YOUR ASSIGNMENT:
Repeat the data in full and exactly. Leave the pictures out.

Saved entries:

○ ○ ○ ○ ○ ○ ○

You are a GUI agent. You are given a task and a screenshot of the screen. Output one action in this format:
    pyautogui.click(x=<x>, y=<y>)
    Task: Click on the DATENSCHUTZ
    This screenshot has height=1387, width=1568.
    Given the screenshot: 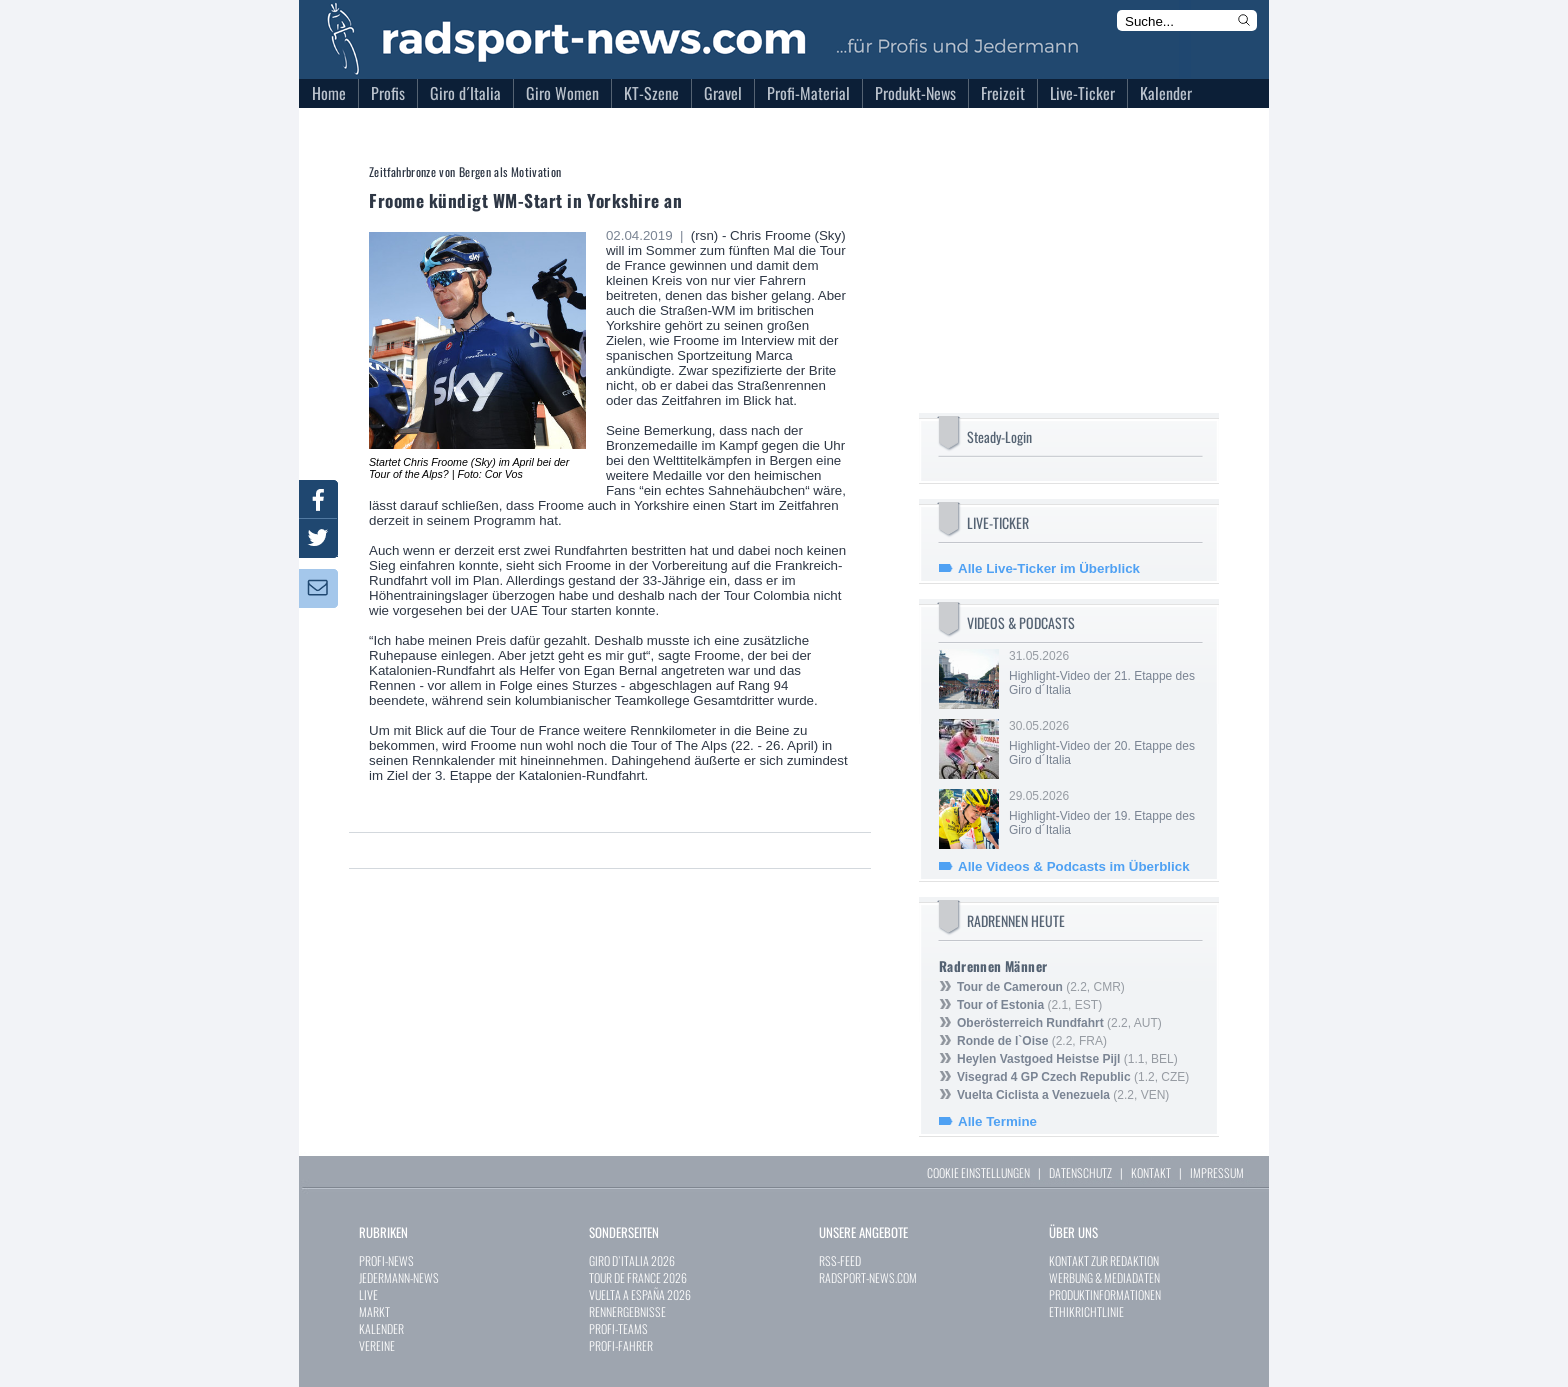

○ ○ ○ ○ ○ ○ ○

THE ANSWER:
You are a GUI agent. You are given a task and a screenshot of the screen. Output one action in this format:
    pyautogui.click(x=<x>, y=<y>)
    Task: Click on the DATENSCHUTZ
    This screenshot has height=1387, width=1568.
    Given the screenshot: 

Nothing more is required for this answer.